В. говорила когда-то:

– Не кланяться после разрыва – это психология невоспитанных людей.

На Хармса теперь пошла мода. Вокруг говорят: «Заболоцкий, конечно... Но Хармс!..» Боятся проморгать его, как Хлебникова. Но он-то уже похож на Хлебникова. А проморгают опять кого-нибудь ни на кого не похожего.

Олейников говорит, что стихи Хармса имеют отношение к жизни, как заклинания. Что не следует ожидать от них другого.

Ахматова говорит о сборнике Пастернака: «Он там уговаривает жену не огорчаться по поводу того, что он ее бросил. И все это как-то неуверенно. И вообще, это еще недостаточно бысстыдно для того, чтобы стать предметом поэзии».

Юмор – это пространство, оставленное между словом и словом, между словом и вещью и заполняемое произвольно. Но есть иные способы сдвинуть действительность с насиженного места. У Толстого не было юмора. У него юмору равносильно недоверие к словам и предметам.

Брик не приемлет историко-литературные работы Шкловского («Левшин и Чулков» и проч.). Брик говорит: «Когда-то Витя вступил в неизвестную страну теории литературы и стал давать вещам имена. Получалось очень сильно. Но по истории нельзя ходить как по новой земле. И вещи там не нуждаются в назывании, так как имеют библиографию».

В профкоме писателей парнишка кричал: «У вас дают только тем, кто целый день здесь торчит, а кто сидят дома и раскидывают мозгами, как бы получше написать, – те ничего не получают».

Гриша говорит: вот замечательное определение творческого процесса.

1933

Мандельштам

Мандельштам читал у Анны Андреевны «Разговор о Данте». Мандельштам невысок, тощий, с узким лбом, небольшим изогнутым носом, с острой нижней частью лица в неряшливой почти седой бородке, с взглядом напряженным и как бы не видящим пустяков. Он говорит, поджимая беззубый рот, певуче, с неожиданной интонационной изысканностью русской речи. Он переполнен ритмами, как переполнен мыслями и прекрасными словами. Читая, он покачивается, шевелит руками; он с наслаждением дышит в такт словам – с физиологичностью корифея, за которым выступает пляшущий хор. Он ходит смешно, с слишком прямой спиной и как бы приподнимаясь на цыпочках.
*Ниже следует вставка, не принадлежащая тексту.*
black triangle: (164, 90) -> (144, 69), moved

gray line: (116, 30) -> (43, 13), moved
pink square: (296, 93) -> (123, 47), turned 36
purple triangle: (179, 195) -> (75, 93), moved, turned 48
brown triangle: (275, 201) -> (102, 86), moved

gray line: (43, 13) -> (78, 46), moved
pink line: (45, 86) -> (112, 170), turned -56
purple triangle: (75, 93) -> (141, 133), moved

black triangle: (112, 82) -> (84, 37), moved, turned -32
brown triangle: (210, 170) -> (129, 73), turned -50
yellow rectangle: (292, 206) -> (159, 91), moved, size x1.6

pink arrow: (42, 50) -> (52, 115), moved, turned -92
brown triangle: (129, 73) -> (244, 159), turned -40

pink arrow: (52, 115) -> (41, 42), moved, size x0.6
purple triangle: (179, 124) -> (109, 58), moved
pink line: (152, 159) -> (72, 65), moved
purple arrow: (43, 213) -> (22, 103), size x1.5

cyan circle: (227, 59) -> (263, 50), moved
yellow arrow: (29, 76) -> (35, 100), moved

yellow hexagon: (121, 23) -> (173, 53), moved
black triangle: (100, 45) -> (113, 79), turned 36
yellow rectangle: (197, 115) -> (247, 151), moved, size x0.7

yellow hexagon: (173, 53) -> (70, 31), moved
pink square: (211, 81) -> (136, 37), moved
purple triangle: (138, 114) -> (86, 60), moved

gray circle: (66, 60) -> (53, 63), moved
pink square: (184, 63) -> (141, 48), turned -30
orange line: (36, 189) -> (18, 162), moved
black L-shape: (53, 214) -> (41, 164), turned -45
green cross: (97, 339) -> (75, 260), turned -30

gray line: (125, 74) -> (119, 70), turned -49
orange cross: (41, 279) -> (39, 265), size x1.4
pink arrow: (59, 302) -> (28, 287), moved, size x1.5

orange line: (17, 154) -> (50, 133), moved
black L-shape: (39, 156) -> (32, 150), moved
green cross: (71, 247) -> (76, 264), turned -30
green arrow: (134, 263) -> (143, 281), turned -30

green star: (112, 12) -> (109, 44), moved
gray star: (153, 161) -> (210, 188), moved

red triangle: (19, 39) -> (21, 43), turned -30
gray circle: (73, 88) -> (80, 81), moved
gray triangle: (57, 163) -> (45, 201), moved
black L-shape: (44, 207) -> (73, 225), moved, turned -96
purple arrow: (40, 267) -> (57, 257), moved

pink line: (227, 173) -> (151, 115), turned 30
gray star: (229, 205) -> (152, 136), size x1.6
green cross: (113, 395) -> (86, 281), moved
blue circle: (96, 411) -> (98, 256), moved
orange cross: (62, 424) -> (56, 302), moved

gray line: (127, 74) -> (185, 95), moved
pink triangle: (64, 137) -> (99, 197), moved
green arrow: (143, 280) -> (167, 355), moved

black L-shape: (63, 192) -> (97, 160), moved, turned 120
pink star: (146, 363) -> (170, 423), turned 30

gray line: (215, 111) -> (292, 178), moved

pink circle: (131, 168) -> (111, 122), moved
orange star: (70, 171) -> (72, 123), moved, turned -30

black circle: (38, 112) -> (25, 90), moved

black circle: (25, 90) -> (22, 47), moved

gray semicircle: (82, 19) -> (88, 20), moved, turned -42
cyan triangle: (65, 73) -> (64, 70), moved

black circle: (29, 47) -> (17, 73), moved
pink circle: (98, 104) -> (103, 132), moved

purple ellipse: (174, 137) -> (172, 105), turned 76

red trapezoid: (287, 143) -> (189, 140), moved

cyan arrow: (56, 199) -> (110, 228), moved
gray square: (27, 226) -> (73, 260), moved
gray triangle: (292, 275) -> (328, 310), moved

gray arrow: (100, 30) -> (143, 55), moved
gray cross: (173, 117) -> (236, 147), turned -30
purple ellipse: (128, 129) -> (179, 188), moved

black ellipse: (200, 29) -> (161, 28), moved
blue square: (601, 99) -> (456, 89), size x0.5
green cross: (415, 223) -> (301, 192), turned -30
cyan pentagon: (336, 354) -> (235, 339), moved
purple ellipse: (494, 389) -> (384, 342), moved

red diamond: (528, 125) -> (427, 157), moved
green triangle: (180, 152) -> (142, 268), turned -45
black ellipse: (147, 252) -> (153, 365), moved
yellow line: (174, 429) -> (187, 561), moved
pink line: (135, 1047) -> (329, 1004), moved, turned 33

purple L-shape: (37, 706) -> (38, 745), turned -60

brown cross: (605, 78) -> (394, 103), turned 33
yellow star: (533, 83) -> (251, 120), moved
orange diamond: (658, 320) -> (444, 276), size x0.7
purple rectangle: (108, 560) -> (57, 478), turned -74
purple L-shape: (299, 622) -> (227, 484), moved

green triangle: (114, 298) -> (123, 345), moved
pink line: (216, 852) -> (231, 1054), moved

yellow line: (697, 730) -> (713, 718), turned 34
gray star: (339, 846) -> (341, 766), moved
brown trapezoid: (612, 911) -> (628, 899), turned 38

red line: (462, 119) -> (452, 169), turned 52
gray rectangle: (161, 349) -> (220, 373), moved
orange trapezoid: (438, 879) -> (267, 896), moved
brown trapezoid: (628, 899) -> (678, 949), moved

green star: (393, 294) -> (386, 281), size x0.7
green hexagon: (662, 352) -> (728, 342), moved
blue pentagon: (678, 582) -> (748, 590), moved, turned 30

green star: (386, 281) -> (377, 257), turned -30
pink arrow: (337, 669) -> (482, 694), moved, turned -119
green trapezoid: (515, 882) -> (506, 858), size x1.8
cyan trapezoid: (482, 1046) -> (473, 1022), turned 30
Мандельштам слывет сумасшедшим и действительно кажется сумасшедшим среди людей, привыкших скрывать или подтасовывать свои импульсы. Для него, вероятно, не существует расстояния между импульсом и поступком, – расстояния, которое составляет сущность европейского уклада. А. А. говорит: «Осип – это ящик с сюрпризами». Должно быть, он очень разный. И в состоянии скандала, должно быть, он натуральнее. Но благолепный Мандельштам, каким он особенно старается быть у А. А., – нелеп. Ему не совладать с простейшими аксессуарами нашей цивилизации. Его воротничок и галстук – сами по себе. Что касается штанов, слишком коротких, из тонкой коричневой ткани в полоску, то таких штанов не бывает. Эту штуку жене выдали на платье.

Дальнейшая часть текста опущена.